Wednesday, July 11, 2007
A couple of you have said things like "hey, next year I might apply." I want to disabuse y'all of the notion that one must apply here. They have in the past had individual advanced workshops for which one had to submit an application (though I don't think that was the case for any this year), but for the most part, you just register and plunk down your deposit. Even so, the caliber of students here is astonishingly high. This is my third workshop and pretty much everyone in all three workshops has been a serious, committed poet, not a weekend dabbler looking for ego strokes. Judging from the folks I've met and what I've heard at the student reading every year, the same is true for most of the workshops here. We've got people with MFAs in our workshop, even one who's already had a book accepted by a good press.
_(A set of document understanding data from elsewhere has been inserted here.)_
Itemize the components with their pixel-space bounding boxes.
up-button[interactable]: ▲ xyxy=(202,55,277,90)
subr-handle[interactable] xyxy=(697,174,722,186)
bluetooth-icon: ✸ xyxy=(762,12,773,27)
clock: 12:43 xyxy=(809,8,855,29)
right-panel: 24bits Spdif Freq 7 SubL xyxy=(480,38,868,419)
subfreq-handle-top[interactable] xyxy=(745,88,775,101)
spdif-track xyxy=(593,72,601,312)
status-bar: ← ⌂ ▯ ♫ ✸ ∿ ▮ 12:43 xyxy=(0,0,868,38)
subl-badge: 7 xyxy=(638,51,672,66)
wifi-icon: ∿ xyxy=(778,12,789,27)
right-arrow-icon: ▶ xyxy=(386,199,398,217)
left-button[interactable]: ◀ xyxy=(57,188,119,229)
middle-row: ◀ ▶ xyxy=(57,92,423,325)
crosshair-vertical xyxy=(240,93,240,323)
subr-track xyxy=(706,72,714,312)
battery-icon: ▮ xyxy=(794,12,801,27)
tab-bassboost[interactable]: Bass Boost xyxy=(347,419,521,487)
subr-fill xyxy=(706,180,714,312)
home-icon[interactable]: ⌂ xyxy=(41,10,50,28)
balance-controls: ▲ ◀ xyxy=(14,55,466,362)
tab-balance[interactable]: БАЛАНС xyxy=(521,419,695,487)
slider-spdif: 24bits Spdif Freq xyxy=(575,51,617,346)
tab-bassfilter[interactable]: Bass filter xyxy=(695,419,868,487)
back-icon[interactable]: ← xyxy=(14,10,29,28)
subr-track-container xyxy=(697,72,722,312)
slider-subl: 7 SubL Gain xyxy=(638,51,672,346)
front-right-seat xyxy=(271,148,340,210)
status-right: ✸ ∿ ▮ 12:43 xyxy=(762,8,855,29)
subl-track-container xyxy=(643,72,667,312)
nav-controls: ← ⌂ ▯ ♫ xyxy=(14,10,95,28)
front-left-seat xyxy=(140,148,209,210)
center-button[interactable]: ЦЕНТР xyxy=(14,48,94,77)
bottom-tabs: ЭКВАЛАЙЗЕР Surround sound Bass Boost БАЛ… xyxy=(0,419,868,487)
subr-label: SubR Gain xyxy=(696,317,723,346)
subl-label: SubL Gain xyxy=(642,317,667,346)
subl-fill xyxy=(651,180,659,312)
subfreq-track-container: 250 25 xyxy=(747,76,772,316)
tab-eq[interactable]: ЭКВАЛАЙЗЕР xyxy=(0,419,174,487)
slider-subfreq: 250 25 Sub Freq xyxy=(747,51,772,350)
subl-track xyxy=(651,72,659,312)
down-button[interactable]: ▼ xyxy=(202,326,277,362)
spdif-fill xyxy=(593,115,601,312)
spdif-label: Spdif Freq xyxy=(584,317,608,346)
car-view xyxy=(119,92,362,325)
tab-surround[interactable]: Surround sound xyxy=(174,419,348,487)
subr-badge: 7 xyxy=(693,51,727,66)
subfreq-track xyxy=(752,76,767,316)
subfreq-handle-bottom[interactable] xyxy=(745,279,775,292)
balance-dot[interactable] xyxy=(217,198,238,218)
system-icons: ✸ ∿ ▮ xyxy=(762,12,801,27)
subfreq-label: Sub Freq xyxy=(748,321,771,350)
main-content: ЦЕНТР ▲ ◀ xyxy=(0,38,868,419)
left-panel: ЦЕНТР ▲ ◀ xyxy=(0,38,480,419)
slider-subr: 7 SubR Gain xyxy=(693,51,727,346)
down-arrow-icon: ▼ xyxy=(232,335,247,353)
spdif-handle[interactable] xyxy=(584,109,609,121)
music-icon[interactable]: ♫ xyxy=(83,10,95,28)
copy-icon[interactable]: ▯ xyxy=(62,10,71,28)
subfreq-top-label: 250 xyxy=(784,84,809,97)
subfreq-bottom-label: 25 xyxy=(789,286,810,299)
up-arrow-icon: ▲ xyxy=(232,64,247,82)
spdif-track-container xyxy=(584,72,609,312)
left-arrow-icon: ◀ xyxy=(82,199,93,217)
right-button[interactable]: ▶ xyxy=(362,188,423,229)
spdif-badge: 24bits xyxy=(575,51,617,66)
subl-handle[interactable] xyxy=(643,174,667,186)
Somehow this place manages to be at once noncompetitive and yet selective.
So if you're the sort of person who likes summer workshops, or might consider liking them, I highly encourage you to consider FAWC for next year. (Heck, there are probably spaces open in some of the workshops remaining this summer.) And if you're the sort of person who teaches in summer workshops, or might consider teaching in them, I don't know how one goes about getting oneself invited to teach here, but if you're interested I would encourage you to inquire.
It isn't perfect here. It's expensive to come here, and the mosquitoes are large and hungry. And fabulous as the FAWC staff is, they have yet to figure out how to give us more than twenty-four hours in a day.
Other than that, it's pretty damn grand.
Also also: from Free Will Astrology for the week of July 12:
The German word selig can mean both "ecstatic" or "blessed." It implies that profound bliss can be a divine gift; that deep pleasure may generate or come from spiritual inspiration. The English language doesn't have a term comparable to selig, maybe because our culture regards ecstasy with suspicion. Religious people tend to believe that the blessed are those who are good and kind, certainly not those who are skilled at cultivating ecstatic states. People who worship rationality, on the other hand, like intellectuals and scientists, often think of ecstasy as at best an irrelevant state, and at worst a non-productive or deluded indulgence. Personally, I'm in alignment with the values embodied by the word selig. It happens to be your specialty this week.